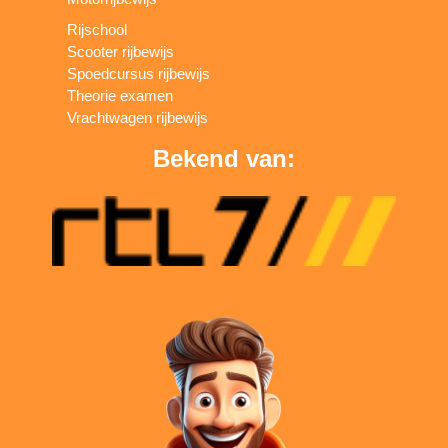
Rijschool
Scooter rijbewijs
Spoedcursus rijbewijs
Theorie examen
Vrachtwagen rijbewijs
Bekend van:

### What to work on
Starting at the line in the records above that contains "Theorie examen", output every line up to and including the last one, with nothing added.

### Answer to this problem
Theorie examen
Vrachtwagen rijbewijs
Bekend van:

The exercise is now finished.